- Genre: Reality-TV
- Created by: Carlos King
- No. of seasons: 1
- No. of episodes: 8

Production
- Executive producers: Carlos King David George Jordana Hochman Angela Rae Berg
- Production companies: Kingdom Reign Entertainment ITV America

Original release
- Network: Netflix
- Release: August 30, 2019

= Styling Hollywood =

2019 reality show on Netflix

Styling Hollywood is a 2019 documentarian non-scripted fashion reality television series on Netflix created by Carlos King and starring celebrity stylist Jason Bolden and his husband, interior designer Adair Curtis through their JSN Studio.

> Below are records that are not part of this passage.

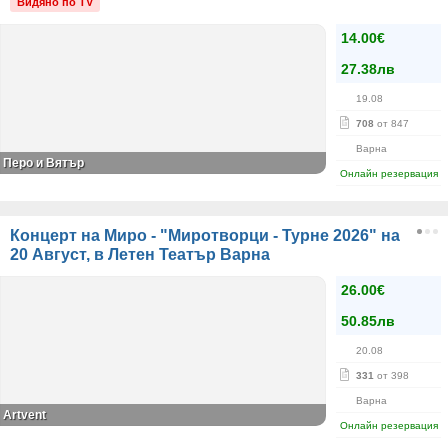
Видяно по TV
14.00€
27.38лв
19.08
708
от 847
Варна
Перо и Вятър
Онлайн резервация
Концерт на Миро - "Миротворци - Турне 2026" на
20 Август, в Летен Театър Варна
26.00€
50.85лв
20.08
331
от 398
Варна
Artvent
Онлайн резервация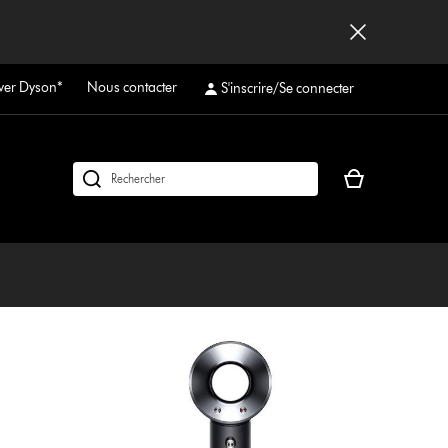
ver Dyson*
Nous contacter
S'inscrire/Se connecter
Votre
Rechercher
panier
des
est
produits
vide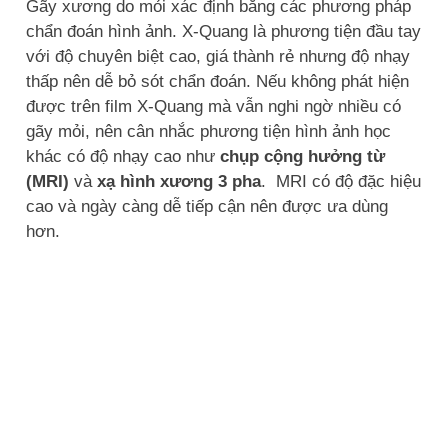
Gãy xương do mỏi xác định bằng các phương pháp
chẩn đoán hình ảnh. X-Quang là phương tiện đầu tay
với độ chuyên biệt cao, giá thành rẻ nhưng độ nhạy
thấp nên dễ bỏ sót chẩn đoán. Nếu không phát hiện
được trên film X-Quang mà vẫn nghi ngờ nhiều có
gãy mỏi, nên cân nhắc phương tiện hình ảnh học
khác có độ nhạy cao như
chụp cộng hưởng từ
(MRI)
và
xạ hình xương 3 pha
. MRI có độ đặc hiệu
cao và ngày càng dễ tiếp cận nên được ưa dùng
hơn.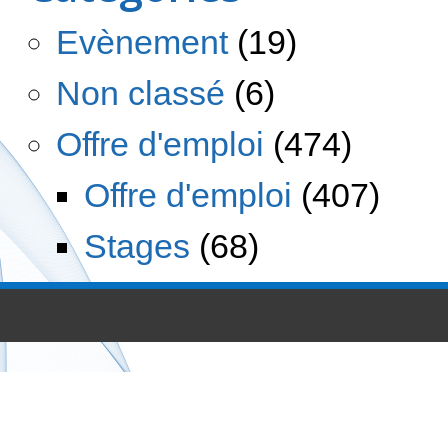
Evènement
(19)
Non classé
(6)
Offre d'emploi
(474)
Offre d'emploi
(407)
Stages
(68)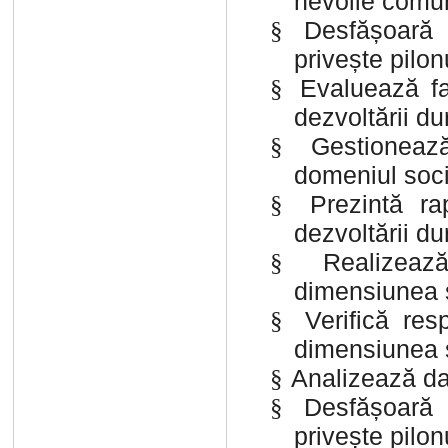
nevoile comun
Desfășoară a
§
privește pilon
Evaluează fac
§
dezvoltării du
Gestionează
§
domeniul soci
Prezintă ra
§
dezvoltării du
Realizeaz
§
dimensiunea s
Verifică res
§
dimensiunea s
Analizează dat
§
Desfășoară a
§
privește pilon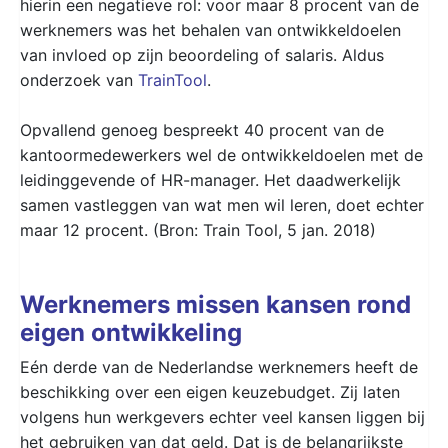
hierin een negatieve rol: voor maar 8 procent van de
werknemers was het behalen van ontwikkeldoelen
van invloed op zijn beoordeling of salaris. Aldus
onderzoek van
TrainTool
.
Opvallend genoeg bespreekt 40 procent van de
kantoormedewerkers wel de ontwikkeldoelen met de
leidinggevende of HR-manager. Het daadwerkelijk
samen vastleggen van wat men wil leren, doet echter
maar 12 procent. (Bron: Train Tool, 5 jan. 2018)
Werknemers missen kansen rond
eigen ontwikkeling
Eén derde van de Nederlandse werknemers heeft de
beschikking over een eigen keuzebudget. Zij laten
volgens hun werkgevers echter veel kansen liggen bij
het gebruiken van dat geld. Dat is de belangrijkste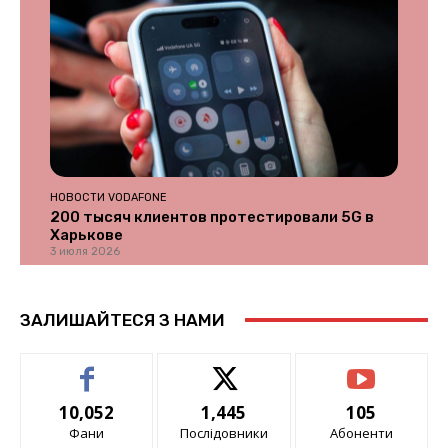
НОВОСТИ VODAFONE
200 тысяч клиентов протестировали 5G в
Харькове
3 июля 2026
ЗАЛИШАЙТЕСЯ З НАМИ
10,052
1,445
105
Фани
Послідовники
Абоненти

The full season of Styling Hollywood was released on August 30, 2019.

==Cast==
- Jason Bolden
- Adair Curtis

==Release==
Styling Hollywood was released on August 30, 2019, on Netflix streaming.

==Episodes==

| No. | Title | Original release date |
| 1 | "Black Girl Magic" | August 30, 2019 |
Award season kicks off with Jason dressing Taraji P. Henson, Yara Shahidi and Zazie Beetz for the Emmys. But one gown may trip up his glam plans.
| 2 | "Taraji & Yara & Zazie, Oh My!" | August 30, 2019 |
Jason scrambles to get Taraji ready for the red carpet while Adair scopes out a large-scale renovation: Dulé Hill and Jazmyn Simon's new home.
| 3 | "Who's the Boss B*tch?" | August 30, 2019 |
Tensions run high after a meltdown. Jason makes a power suit work for Sabrina Carpenter. Irked, Adair finds himself feeling salty.
| 4 | "A Storm is Coming" | August 30, 2019 |
After an Out Magazine shoot, Jason puts Storm Reid in a chic jumpsuit and gets ready to style Serena Williams for a cover. Adair calls out Kafia.
| 5 | "We're Off but We're On" | August 30, 2019 |
Fuming over Kafia, Adair preps to revamp Sanaa Lathan's space. A rare Off-White gown makes the cut for Janet Mock as Jason shops for red carpet bling.
| 6 | "I Fired You First" | August 30, 2019 |
Adair and Kafia's clash climaxes. Melinda takes on a major project. Jason outfits Yara in a cool catsuit for the SAG Awards. Sanaa gets a big reveal.
| 7 | "All About Eve" | August 30, 2019 |
Punches are thrown, and Adair hurls shade. For the Grammys, Jason dresses Eve in a dramatic jumpsuit then hones his parenting skills.
| 8 | "Black Boy Joy" | August 30, 2019 |
Beyond stressed about the Oscars, Jason dreams up a custom gown for Ava DuVernay. Adair rushes to meet enormous expectations -- and a new arrival.